(GIVEN RECORDS):
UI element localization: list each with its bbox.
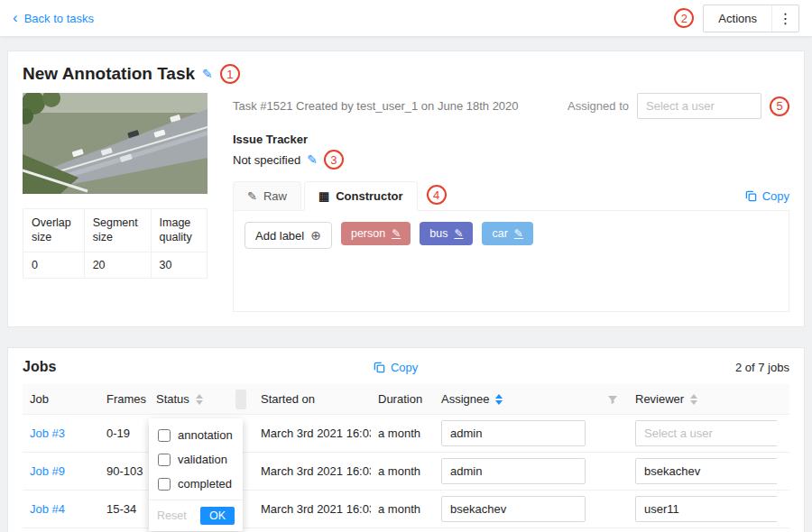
top-bar: ‹ Back to tasks 2 Actions ⋮ [0, 0, 812, 36]
label-chip-person-name: person [351, 227, 385, 240]
task-title: New Annotation Task [23, 64, 195, 84]
job-4-duration: a month [371, 502, 434, 516]
job-9-link[interactable]: Job #9 [30, 464, 65, 478]
job-3-assignee-input[interactable] [441, 420, 586, 446]
pencil-icon: ✎ [247, 189, 257, 203]
assignee-filter-icon[interactable] [604, 394, 621, 405]
param-header-quality: Image quality [151, 209, 207, 252]
job-9-assignee-input[interactable] [441, 458, 586, 484]
filter-option-annotation-label: annotation [178, 428, 233, 442]
job-3-duration: a month [371, 427, 434, 440]
job-row-3: Job #3 0-19 March 3rd 2021 16:03 a month [23, 415, 789, 453]
param-header-overlap: Overlap size [23, 209, 85, 252]
task-body: Overlap size Segment size Image quality … [23, 93, 789, 312]
status-filter-dropdown: annotation validation completed Reset OK [149, 418, 243, 531]
labels-constructor-area: Add label ⊕ person ✎ bus ✎ car ✎ [233, 211, 789, 312]
col-status-filter [228, 390, 254, 409]
label-chip-bus[interactable]: bus ✎ [420, 222, 473, 245]
tab-raw[interactable]: ✎ Raw [233, 181, 301, 210]
filter-option-validation-label: validation [178, 453, 227, 466]
task-params-table: Overlap size Segment size Image quality … [23, 208, 208, 279]
tab-constructor[interactable]: ▦ Constructor [304, 181, 418, 211]
filter-option-validation[interactable]: validation [149, 447, 243, 472]
copy-labels-link[interactable]: Copy [745, 189, 789, 210]
job-4-link[interactable]: Job #4 [30, 502, 65, 516]
label-chip-bus-name: bus [429, 227, 448, 240]
constructor-icon: ▦ [318, 189, 329, 203]
job-3-link[interactable]: Job #3 [30, 427, 65, 440]
jobs-count: 2 of 7 jobs [735, 361, 789, 374]
job-4-reviewer-input[interactable] [635, 496, 777, 522]
assigned-to-group: Assigned to 5 [567, 93, 789, 119]
task-meta-row: Task #1521 Created by test_user_1 on Jun… [233, 93, 789, 119]
completed-checkbox[interactable] [158, 478, 171, 491]
job-row-9: Job #9 90-103 March 3rd 2021 16:03 a mon… [23, 453, 789, 491]
filter-option-annotation[interactable]: annotation [149, 423, 243, 447]
filter-option-completed[interactable]: completed [149, 472, 243, 496]
annotation-badge-4: 4 [427, 185, 447, 205]
jobs-title-row: Jobs Copy 2 of 7 jobs [23, 359, 789, 375]
param-value-overlap: 0 [23, 252, 85, 278]
task-left-column: Overlap size Segment size Image quality … [23, 93, 208, 312]
job-9-duration: a month [371, 464, 434, 478]
filter-ok-button[interactable]: OK [200, 507, 235, 525]
kebab-icon: ⋮ [779, 10, 793, 27]
param-header-segment: Segment size [84, 209, 151, 252]
actions-button-group: Actions ⋮ [703, 5, 799, 32]
add-label-text: Add label [255, 229, 304, 243]
filter-option-completed-label: completed [178, 477, 232, 491]
actions-button[interactable]: Actions [704, 5, 771, 32]
issue-tracker-value: Not specified [233, 153, 300, 167]
validation-checkbox[interactable] [158, 454, 171, 466]
issue-tracker-row: Not specified ✎ 3 [233, 150, 789, 170]
job-9-started: March 3rd 2021 16:03 [254, 464, 371, 478]
param-value-segment: 20 [84, 252, 151, 278]
edit-task-name-icon[interactable]: ✎ [202, 67, 213, 81]
jobs-title: Jobs [23, 359, 56, 375]
job-4-assignee-input[interactable] [441, 496, 586, 522]
copy-jobs-link[interactable]: Copy [374, 361, 418, 374]
status-filter-icon[interactable] [235, 390, 246, 409]
job-9-frames: 90-103 [99, 464, 149, 478]
assigned-to-input[interactable] [637, 93, 761, 119]
annotation-checkbox[interactable] [158, 429, 171, 442]
param-value-quality: 30 [151, 252, 207, 278]
assignee-sort-icon[interactable] [495, 394, 503, 405]
edit-issue-tracker-icon[interactable]: ✎ [307, 152, 318, 167]
task-right-column: Task #1521 Created by test_user_1 on Jun… [233, 93, 789, 312]
label-chip-person[interactable]: person ✎ [341, 222, 411, 245]
job-3-reviewer-input[interactable] [635, 420, 777, 446]
col-status[interactable]: Status [149, 392, 228, 406]
back-to-tasks-link[interactable]: ‹ Back to tasks [13, 12, 94, 25]
tab-raw-label: Raw [263, 189, 287, 203]
job-4-started: March 3rd 2021 16:03 [254, 502, 371, 516]
edit-label-bus-icon[interactable]: ✎ [454, 227, 463, 240]
reviewer-sort-icon[interactable] [690, 394, 697, 405]
job-9-reviewer-input[interactable] [635, 458, 777, 484]
col-assignee-filter [596, 394, 628, 405]
filter-dropdown-footer: Reset OK [149, 500, 243, 531]
annotation-badge-3: 3 [324, 150, 344, 170]
filter-reset-button[interactable]: Reset [157, 509, 187, 522]
status-sort-icon[interactable] [196, 394, 203, 405]
label-chip-car-name: car [492, 227, 507, 240]
back-to-tasks-label: Back to tasks [24, 12, 94, 25]
copy-icon [745, 190, 757, 202]
edit-label-car-icon[interactable]: ✎ [514, 227, 523, 240]
add-label-button[interactable]: Add label ⊕ [245, 222, 332, 249]
col-assignee[interactable]: Assignee [434, 392, 596, 406]
edit-label-person-icon[interactable]: ✎ [392, 227, 401, 240]
col-assignee-label: Assignee [441, 392, 489, 406]
task-card: New Annotation Task ✎ 1 [7, 50, 805, 327]
task-preview-image [23, 93, 208, 194]
jobs-table: Job Frames Status Started on Duration As… [23, 384, 789, 532]
annotation-badge-1: 1 [220, 64, 240, 84]
topbar-right: 2 Actions ⋮ [674, 5, 799, 32]
actions-menu-button[interactable]: ⋮ [771, 5, 798, 32]
copy-labels-label: Copy [762, 189, 789, 203]
label-chip-car[interactable]: car ✎ [482, 222, 532, 245]
col-started: Started on [254, 392, 371, 406]
col-reviewer[interactable]: Reviewer [628, 392, 777, 406]
job-3-frames: 0-19 [99, 427, 149, 440]
job-3-started: March 3rd 2021 16:03 [254, 427, 371, 440]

(EXERCISE AIM): Would you transcribe each of the entries exactly, skipping the pictures?

(PROBLEM SOLUTION):
UI element localization: list each with its bbox.
top-bar: ‹ Back to tasks 2 Actions ⋮ [0, 0, 812, 36]
label-chip-person-name: person [351, 227, 385, 240]
task-title: New Annotation Task [23, 64, 195, 84]
job-4-duration: a month [371, 502, 434, 516]
job-9-link[interactable]: Job #9 [30, 464, 65, 478]
job-3-assignee-input[interactable] [441, 420, 586, 446]
pencil-icon: ✎ [247, 189, 257, 203]
assignee-filter-icon[interactable] [604, 394, 621, 405]
param-header-quality: Image quality [151, 209, 207, 252]
job-9-assignee-input[interactable] [441, 458, 586, 484]
filter-option-annotation-label: annotation [178, 428, 233, 442]
job-3-duration: a month [371, 427, 434, 440]
job-row-3: Job #3 0-19 March 3rd 2021 16:03 a month [23, 415, 789, 453]
param-header-overlap: Overlap size [23, 209, 85, 252]
task-body: Overlap size Segment size Image quality … [23, 93, 789, 312]
status-filter-dropdown: annotation validation completed Reset OK [149, 418, 243, 531]
labels-constructor-area: Add label ⊕ person ✎ bus ✎ car ✎ [233, 211, 789, 312]
col-status-filter [228, 390, 254, 409]
label-chip-bus[interactable]: bus ✎ [420, 222, 473, 245]
tab-raw[interactable]: ✎ Raw [233, 181, 301, 210]
filter-option-validation-label: validation [178, 453, 227, 466]
task-params-table: Overlap size Segment size Image quality … [23, 208, 208, 279]
tab-constructor[interactable]: ▦ Constructor [304, 181, 418, 211]
filter-option-validation[interactable]: validation [149, 447, 243, 472]
copy-labels-link[interactable]: Copy [745, 189, 789, 210]
job-4-link[interactable]: Job #4 [30, 502, 65, 516]
label-chip-bus-name: bus [429, 227, 448, 240]
constructor-icon: ▦ [318, 189, 329, 203]
job-3-link[interactable]: Job #3 [30, 427, 65, 440]
jobs-count: 2 of 7 jobs [735, 361, 789, 374]
job-4-reviewer-input[interactable] [635, 496, 777, 522]
assigned-to-group: Assigned to 5 [567, 93, 789, 119]
task-meta-row: Task #1521 Created by test_user_1 on Jun… [233, 93, 789, 119]
completed-checkbox[interactable] [158, 478, 171, 491]
job-row-9: Job #9 90-103 March 3rd 2021 16:03 a mon… [23, 453, 789, 491]
filter-option-annotation[interactable]: annotation [149, 423, 243, 447]
filter-option-completed[interactable]: completed [149, 472, 243, 496]
annotation-badge-4: 4 [427, 185, 447, 205]
jobs-title-row: Jobs Copy 2 of 7 jobs [23, 359, 789, 375]
param-value-overlap: 0 [23, 252, 85, 278]
task-left-column: Overlap size Segment size Image quality … [23, 93, 208, 312]
job-9-duration: a month [371, 464, 434, 478]
filter-ok-button[interactable]: OK [200, 507, 235, 525]
kebab-icon: ⋮ [779, 10, 793, 27]
param-header-segment: Segment size [84, 209, 151, 252]
actions-button-group: Actions ⋮ [703, 5, 799, 32]
add-label-text: Add label [255, 229, 304, 243]
filter-option-completed-label: completed [178, 477, 232, 491]
actions-button[interactable]: Actions [704, 5, 771, 32]
issue-tracker-value: Not specified [233, 153, 300, 167]
validation-checkbox[interactable] [158, 454, 171, 466]
issue-tracker-row: Not specified ✎ 3 [233, 150, 789, 170]
job-9-started: March 3rd 2021 16:03 [254, 464, 371, 478]
param-value-segment: 20 [84, 252, 151, 278]
edit-task-name-icon[interactable]: ✎ [202, 67, 213, 81]
jobs-title: Jobs [23, 359, 56, 375]
job-4-assignee-input[interactable] [441, 496, 586, 522]
copy-jobs-link[interactable]: Copy [374, 361, 418, 374]
status-filter-icon[interactable] [235, 390, 246, 409]
job-9-frames: 90-103 [99, 464, 149, 478]
assigned-to-input[interactable] [637, 93, 761, 119]
annotation-checkbox[interactable] [158, 429, 171, 442]
param-value-quality: 30 [151, 252, 207, 278]
assignee-sort-icon[interactable] [495, 394, 503, 405]
edit-issue-tracker-icon[interactable]: ✎ [307, 152, 318, 167]
task-right-column: Task #1521 Created by test_user_1 on Jun… [233, 93, 789, 312]
label-chip-person[interactable]: person ✎ [341, 222, 411, 245]
job-3-reviewer-input[interactable] [635, 420, 777, 446]
col-status[interactable]: Status [149, 392, 228, 406]
back-to-tasks-link[interactable]: ‹ Back to tasks [13, 12, 94, 25]
tab-raw-label: Raw [263, 189, 287, 203]
job-4-started: March 3rd 2021 16:03 [254, 502, 371, 516]
edit-label-bus-icon[interactable]: ✎ [454, 227, 463, 240]
reviewer-sort-icon[interactable] [690, 394, 697, 405]
job-9-reviewer-input[interactable] [635, 458, 777, 484]
col-assignee-filter [596, 394, 628, 405]
filter-dropdown-footer: Reset OK [149, 500, 243, 531]
annotation-badge-3: 3 [324, 150, 344, 170]
filter-reset-button[interactable]: Reset [157, 509, 187, 522]
status-sort-icon[interactable] [196, 394, 203, 405]
label-chip-car-name: car [492, 227, 507, 240]
back-to-tasks-label: Back to tasks [24, 12, 94, 25]
copy-icon [745, 190, 757, 202]
edit-label-car-icon[interactable]: ✎ [514, 227, 523, 240]
add-label-button[interactable]: Add label ⊕ [245, 222, 332, 249]
col-assignee[interactable]: Assignee [434, 392, 596, 406]
edit-label-person-icon[interactable]: ✎ [392, 227, 401, 240]
col-assignee-label: Assignee [441, 392, 489, 406]
task-card: New Annotation Task ✎ 1 [7, 50, 805, 327]
task-preview-image [23, 93, 208, 194]
jobs-table: Job Frames Status Started on Duration As… [23, 384, 789, 532]
annotation-badge-1: 1 [220, 64, 240, 84]
topbar-right: 2 Actions ⋮ [674, 5, 799, 32]
actions-menu-button[interactable]: ⋮ [771, 5, 798, 32]
copy-labels-label: Copy [762, 189, 789, 203]
label-chip-car[interactable]: car ✎ [482, 222, 532, 245]
col-started: Started on [254, 392, 371, 406]
col-reviewer[interactable]: Reviewer [628, 392, 777, 406]
job-3-frames: 0-19 [99, 427, 149, 440]
job-3-started: March 3rd 2021 16:03 [254, 427, 371, 440]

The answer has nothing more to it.